◆ **Directions**
Please give back word for word the lines below, from the first one through the one with "licenties vragen hogere".

◆ **Records from a data collection**

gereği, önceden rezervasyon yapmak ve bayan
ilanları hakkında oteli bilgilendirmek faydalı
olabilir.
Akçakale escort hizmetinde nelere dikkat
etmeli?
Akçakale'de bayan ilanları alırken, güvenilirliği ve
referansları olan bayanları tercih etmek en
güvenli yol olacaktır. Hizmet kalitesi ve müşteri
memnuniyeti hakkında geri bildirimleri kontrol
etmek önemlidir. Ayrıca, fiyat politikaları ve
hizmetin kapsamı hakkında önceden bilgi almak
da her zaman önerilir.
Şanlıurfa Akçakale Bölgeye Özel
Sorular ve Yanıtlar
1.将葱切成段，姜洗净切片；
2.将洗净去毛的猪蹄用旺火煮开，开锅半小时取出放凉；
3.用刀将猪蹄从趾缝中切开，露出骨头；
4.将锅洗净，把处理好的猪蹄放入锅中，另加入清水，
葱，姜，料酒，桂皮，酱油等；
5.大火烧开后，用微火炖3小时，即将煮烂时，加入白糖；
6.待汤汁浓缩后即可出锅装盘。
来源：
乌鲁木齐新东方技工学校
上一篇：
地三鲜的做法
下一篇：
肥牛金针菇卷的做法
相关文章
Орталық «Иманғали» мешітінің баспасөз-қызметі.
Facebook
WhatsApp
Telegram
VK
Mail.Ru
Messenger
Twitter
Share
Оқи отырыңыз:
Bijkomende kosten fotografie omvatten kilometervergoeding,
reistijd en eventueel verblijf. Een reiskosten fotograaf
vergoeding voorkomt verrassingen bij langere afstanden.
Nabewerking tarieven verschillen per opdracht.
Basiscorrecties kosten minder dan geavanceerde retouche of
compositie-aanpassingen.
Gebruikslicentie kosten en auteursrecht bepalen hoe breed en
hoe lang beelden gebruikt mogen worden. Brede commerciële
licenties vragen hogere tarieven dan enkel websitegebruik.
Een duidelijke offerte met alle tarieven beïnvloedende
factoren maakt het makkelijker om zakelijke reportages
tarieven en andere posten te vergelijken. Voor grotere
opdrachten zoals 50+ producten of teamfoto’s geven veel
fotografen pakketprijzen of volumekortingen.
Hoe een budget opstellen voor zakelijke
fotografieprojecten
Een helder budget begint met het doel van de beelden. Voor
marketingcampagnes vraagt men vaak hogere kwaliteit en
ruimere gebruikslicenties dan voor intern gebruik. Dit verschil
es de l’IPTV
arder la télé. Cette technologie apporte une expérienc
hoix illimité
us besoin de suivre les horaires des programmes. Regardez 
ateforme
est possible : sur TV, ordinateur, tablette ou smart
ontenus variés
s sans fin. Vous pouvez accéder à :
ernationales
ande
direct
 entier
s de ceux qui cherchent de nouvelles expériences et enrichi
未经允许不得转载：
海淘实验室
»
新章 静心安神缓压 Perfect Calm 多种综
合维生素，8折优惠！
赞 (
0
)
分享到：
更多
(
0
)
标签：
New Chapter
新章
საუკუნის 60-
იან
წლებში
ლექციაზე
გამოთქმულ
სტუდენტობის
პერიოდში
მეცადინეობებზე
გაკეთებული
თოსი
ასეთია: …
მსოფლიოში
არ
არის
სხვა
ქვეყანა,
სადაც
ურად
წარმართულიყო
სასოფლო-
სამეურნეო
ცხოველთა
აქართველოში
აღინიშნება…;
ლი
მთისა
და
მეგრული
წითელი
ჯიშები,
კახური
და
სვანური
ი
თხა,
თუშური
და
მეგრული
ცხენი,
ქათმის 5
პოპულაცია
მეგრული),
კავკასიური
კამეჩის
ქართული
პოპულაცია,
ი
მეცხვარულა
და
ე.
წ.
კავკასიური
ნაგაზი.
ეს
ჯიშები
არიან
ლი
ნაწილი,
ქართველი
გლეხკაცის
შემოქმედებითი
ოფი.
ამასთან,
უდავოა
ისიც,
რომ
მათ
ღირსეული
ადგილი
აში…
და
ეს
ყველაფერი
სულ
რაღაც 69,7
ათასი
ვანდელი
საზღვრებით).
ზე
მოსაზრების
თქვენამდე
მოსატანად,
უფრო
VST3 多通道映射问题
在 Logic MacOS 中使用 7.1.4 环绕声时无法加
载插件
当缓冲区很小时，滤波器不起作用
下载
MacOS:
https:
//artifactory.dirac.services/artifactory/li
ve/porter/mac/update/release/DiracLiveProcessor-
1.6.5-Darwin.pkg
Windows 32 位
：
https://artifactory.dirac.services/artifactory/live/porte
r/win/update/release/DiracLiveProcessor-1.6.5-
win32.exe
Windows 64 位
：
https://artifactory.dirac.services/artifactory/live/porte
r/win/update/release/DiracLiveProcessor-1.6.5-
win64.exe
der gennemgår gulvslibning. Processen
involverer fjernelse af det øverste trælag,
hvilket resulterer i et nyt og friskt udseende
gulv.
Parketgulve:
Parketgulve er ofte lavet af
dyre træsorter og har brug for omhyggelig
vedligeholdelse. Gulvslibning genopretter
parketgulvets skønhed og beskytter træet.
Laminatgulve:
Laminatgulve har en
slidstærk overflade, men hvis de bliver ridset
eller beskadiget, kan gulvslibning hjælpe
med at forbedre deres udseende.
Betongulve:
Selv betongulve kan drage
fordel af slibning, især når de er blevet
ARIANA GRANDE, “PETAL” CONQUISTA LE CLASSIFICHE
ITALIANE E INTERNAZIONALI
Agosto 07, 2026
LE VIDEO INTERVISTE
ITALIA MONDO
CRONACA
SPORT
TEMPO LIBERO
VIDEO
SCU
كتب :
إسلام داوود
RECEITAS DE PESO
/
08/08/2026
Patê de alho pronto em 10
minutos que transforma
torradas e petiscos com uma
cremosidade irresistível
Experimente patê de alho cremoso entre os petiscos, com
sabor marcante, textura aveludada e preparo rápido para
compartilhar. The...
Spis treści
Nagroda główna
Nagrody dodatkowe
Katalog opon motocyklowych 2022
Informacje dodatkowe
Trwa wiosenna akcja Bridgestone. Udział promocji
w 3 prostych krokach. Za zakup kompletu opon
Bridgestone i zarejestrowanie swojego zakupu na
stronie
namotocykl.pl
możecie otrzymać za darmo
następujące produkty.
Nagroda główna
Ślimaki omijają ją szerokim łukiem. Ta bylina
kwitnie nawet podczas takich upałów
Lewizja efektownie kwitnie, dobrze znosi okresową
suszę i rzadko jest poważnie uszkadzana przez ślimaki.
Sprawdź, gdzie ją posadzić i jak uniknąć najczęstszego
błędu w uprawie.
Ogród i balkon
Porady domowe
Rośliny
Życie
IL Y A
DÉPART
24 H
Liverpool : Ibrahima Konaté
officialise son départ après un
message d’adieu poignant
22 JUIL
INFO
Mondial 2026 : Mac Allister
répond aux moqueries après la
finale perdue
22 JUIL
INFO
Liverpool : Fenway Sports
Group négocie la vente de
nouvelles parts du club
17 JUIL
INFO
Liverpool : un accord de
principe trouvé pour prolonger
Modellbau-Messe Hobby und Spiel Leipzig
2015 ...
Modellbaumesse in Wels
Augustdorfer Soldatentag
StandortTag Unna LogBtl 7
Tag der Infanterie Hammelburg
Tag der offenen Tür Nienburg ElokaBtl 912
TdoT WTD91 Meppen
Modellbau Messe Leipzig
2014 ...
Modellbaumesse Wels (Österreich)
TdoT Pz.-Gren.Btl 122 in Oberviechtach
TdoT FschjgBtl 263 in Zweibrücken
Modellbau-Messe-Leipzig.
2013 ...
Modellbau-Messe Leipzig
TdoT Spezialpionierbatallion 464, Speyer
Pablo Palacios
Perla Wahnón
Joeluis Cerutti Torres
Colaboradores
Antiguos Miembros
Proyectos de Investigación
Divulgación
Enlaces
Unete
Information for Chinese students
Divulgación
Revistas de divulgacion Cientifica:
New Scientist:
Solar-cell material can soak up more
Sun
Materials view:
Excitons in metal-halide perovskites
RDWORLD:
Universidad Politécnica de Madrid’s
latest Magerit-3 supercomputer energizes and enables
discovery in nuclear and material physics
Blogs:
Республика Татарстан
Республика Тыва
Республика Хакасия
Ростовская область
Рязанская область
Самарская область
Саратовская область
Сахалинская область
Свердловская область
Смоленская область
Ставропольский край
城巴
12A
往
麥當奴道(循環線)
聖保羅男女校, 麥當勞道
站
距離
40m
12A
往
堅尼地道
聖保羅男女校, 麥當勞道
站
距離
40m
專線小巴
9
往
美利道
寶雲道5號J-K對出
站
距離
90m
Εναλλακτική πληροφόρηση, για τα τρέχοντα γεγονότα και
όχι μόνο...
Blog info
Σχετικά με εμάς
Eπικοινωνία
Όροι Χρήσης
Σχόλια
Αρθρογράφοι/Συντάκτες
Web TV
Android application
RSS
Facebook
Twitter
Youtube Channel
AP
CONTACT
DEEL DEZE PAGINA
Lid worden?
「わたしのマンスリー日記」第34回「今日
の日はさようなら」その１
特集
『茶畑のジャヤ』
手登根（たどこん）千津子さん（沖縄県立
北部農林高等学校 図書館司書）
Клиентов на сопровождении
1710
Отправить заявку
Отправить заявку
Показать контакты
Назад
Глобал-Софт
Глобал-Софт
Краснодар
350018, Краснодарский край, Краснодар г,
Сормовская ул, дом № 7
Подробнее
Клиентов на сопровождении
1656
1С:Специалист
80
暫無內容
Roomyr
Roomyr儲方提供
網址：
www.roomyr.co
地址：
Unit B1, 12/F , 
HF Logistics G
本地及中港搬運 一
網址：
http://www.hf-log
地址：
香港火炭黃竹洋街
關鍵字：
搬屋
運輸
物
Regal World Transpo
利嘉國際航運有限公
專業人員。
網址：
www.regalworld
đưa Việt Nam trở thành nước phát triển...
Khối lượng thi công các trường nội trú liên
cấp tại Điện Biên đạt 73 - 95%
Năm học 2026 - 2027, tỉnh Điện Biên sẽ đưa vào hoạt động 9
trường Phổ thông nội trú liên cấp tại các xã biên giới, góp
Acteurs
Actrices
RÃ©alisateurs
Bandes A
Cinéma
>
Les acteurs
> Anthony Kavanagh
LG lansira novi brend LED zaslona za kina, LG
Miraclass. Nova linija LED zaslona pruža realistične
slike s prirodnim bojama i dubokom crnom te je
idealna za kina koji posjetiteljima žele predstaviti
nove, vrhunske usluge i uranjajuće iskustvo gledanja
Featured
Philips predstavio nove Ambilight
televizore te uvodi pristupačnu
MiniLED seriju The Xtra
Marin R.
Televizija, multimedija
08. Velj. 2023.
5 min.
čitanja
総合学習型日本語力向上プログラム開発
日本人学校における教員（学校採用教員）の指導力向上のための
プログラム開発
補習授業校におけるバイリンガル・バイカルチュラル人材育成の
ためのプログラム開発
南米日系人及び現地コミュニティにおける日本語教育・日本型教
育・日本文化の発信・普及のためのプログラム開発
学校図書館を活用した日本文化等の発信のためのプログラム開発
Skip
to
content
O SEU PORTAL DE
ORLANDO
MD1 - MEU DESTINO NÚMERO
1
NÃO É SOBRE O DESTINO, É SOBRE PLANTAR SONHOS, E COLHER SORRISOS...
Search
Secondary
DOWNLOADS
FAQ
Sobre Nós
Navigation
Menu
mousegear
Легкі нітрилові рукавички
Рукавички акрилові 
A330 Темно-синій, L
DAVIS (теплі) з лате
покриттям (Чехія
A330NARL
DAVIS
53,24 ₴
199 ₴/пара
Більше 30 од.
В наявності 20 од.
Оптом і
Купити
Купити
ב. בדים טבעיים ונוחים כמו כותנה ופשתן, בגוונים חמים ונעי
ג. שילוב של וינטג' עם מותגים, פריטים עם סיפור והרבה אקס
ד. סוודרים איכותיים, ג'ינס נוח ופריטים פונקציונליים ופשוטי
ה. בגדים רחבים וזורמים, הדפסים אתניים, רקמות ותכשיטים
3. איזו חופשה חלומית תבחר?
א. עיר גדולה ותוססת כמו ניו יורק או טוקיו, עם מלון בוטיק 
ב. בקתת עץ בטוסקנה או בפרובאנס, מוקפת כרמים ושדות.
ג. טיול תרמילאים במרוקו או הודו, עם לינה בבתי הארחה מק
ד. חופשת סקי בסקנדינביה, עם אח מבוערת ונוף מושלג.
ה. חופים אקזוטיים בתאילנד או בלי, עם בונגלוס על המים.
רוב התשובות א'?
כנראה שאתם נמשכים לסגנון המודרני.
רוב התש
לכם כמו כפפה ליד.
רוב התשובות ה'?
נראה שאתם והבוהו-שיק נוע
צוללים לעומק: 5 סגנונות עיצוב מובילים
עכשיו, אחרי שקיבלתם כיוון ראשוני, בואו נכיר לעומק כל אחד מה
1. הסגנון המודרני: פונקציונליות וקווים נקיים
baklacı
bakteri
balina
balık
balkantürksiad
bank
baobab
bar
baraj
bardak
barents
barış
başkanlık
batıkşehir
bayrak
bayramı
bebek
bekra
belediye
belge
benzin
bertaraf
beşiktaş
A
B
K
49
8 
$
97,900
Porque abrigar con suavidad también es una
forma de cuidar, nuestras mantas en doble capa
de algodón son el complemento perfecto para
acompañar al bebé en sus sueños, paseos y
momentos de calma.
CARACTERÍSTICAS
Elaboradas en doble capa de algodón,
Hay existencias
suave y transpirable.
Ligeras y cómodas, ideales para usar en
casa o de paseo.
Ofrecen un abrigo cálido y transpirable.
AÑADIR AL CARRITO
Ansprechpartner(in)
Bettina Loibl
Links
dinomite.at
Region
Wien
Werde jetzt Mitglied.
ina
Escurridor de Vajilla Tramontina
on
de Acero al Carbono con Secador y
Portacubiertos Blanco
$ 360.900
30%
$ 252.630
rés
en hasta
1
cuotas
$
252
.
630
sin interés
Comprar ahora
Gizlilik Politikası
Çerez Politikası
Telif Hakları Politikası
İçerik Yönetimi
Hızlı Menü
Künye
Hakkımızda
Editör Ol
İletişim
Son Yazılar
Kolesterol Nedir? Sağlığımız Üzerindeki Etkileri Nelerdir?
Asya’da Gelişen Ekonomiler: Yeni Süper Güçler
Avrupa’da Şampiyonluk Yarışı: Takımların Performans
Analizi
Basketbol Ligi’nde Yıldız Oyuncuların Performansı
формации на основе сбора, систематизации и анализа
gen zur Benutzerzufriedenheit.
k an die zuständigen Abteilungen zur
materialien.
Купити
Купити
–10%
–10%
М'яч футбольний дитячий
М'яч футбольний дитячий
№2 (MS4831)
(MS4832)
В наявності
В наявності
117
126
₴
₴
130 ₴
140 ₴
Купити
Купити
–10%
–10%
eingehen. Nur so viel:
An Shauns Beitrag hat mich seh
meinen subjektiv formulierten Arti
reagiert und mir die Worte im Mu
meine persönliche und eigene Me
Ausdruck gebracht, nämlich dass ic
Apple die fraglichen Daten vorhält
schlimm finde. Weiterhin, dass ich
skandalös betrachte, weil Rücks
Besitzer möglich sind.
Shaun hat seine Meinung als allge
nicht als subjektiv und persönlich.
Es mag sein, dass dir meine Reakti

◆ **Exercise result**
gereği, önceden rezervasyon yapmak ve bayan
ilanları hakkında oteli bilgilendirmek faydalı
olabilir.
Akçakale escort hizmetinde nelere dikkat
etmeli?
Akçakale'de bayan ilanları alırken, güvenilirliği ve
referansları olan bayanları tercih etmek en
güvenli yol olacaktır. Hizmet kalitesi ve müşteri
memnuniyeti hakkında geri bildirimleri kontrol
etmek önemlidir. Ayrıca, fiyat politikaları ve
hizmetin kapsamı hakkında önceden bilgi almak
da her zaman önerilir.
Şanlıurfa Akçakale Bölgeye Özel
Sorular ve Yanıtlar
1.将葱切成段，姜洗净切片；
2.将洗净去毛的猪蹄用旺火煮开，开锅半小时取出放凉；
3.用刀将猪蹄从趾缝中切开，露出骨头；
4.将锅洗净，把处理好的猪蹄放入锅中，另加入清水，
葱，姜，料酒，桂皮，酱油等；
5.大火烧开后，用微火炖3小时，即将煮烂时，加入白糖；
6.待汤汁浓缩后即可出锅装盘。
来源：
乌鲁木齐新东方技工学校
上一篇：
地三鲜的做法
下一篇：
肥牛金针菇卷的做法
相关文章
Орталық «Иманғали» мешітінің баспасөз-қызметі.
Facebook
WhatsApp
Telegram
VK
Mail.Ru
Messenger
Twitter
Share
Оқи отырыңыз:
Bijkomende kosten fotografie omvatten kilometervergoeding,
reistijd en eventueel verblijf. Een reiskosten fotograaf
vergoeding voorkomt verrassingen bij langere afstanden.
Nabewerking tarieven verschillen per opdracht.
Basiscorrecties kosten minder dan geavanceerde retouche of
compositie-aanpassingen.
Gebruikslicentie kosten en auteursrecht bepalen hoe breed en
hoe lang beelden gebruikt mogen worden. Brede commerciële
licenties vragen hogere tarieven dan enkel websitegebruik.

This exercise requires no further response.